Segment Open
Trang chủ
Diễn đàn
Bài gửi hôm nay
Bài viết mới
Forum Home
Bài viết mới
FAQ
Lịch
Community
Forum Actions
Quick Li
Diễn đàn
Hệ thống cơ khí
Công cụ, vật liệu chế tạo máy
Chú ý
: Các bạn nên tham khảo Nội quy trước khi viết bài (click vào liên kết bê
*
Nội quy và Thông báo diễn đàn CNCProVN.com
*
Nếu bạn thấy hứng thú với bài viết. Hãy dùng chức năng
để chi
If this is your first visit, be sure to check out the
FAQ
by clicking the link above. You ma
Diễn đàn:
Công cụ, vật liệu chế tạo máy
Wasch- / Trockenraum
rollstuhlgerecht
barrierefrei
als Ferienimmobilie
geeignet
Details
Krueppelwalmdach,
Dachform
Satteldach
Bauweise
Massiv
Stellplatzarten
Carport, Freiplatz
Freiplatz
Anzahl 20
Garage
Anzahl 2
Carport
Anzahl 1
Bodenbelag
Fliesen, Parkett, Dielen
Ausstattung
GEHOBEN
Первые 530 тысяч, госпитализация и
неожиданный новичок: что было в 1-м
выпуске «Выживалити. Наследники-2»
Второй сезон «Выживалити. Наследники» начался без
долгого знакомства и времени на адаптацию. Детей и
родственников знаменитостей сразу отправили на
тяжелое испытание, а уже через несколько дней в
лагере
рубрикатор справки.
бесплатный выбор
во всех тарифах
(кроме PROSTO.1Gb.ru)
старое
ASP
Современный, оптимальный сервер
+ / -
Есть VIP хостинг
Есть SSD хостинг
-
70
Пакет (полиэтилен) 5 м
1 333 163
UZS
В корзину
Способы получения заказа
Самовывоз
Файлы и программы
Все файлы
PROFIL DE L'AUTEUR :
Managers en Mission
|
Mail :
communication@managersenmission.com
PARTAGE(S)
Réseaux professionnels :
Segment Closed
Look above for the line containing "Bài gửi hôm nay". Output from there through the line containing "Первые 530 тысяч, госпитализация и", exactly and inclusively.

Bài gửi hôm nay
Bài viết mới
Forum Home
Bài viết mới
FAQ
Lịch
Community
Forum Actions
Quick Li
Diễn đàn
Hệ thống cơ khí
Công cụ, vật liệu chế tạo máy
Chú ý
: Các bạn nên tham khảo Nội quy trước khi viết bài (click vào liên kết bê
*
Nội quy và Thông báo diễn đàn CNCProVN.com
*
Nếu bạn thấy hứng thú với bài viết. Hãy dùng chức năng
để chi
If this is your first visit, be sure to check out the
FAQ
by clicking the link above. You ma
Diễn đàn:
Công cụ, vật liệu chế tạo máy
Wasch- / Trockenraum
rollstuhlgerecht
barrierefrei
als Ferienimmobilie
geeignet
Details
Krueppelwalmdach,
Dachform
Satteldach
Bauweise
Massiv
Stellplatzarten
Carport, Freiplatz
Freiplatz
Anzahl 20
Garage
Anzahl 2
Carport
Anzahl 1
Bodenbelag
Fliesen, Parkett, Dielen
Ausstattung
GEHOBEN
Первые 530 тысяч, госпитализация и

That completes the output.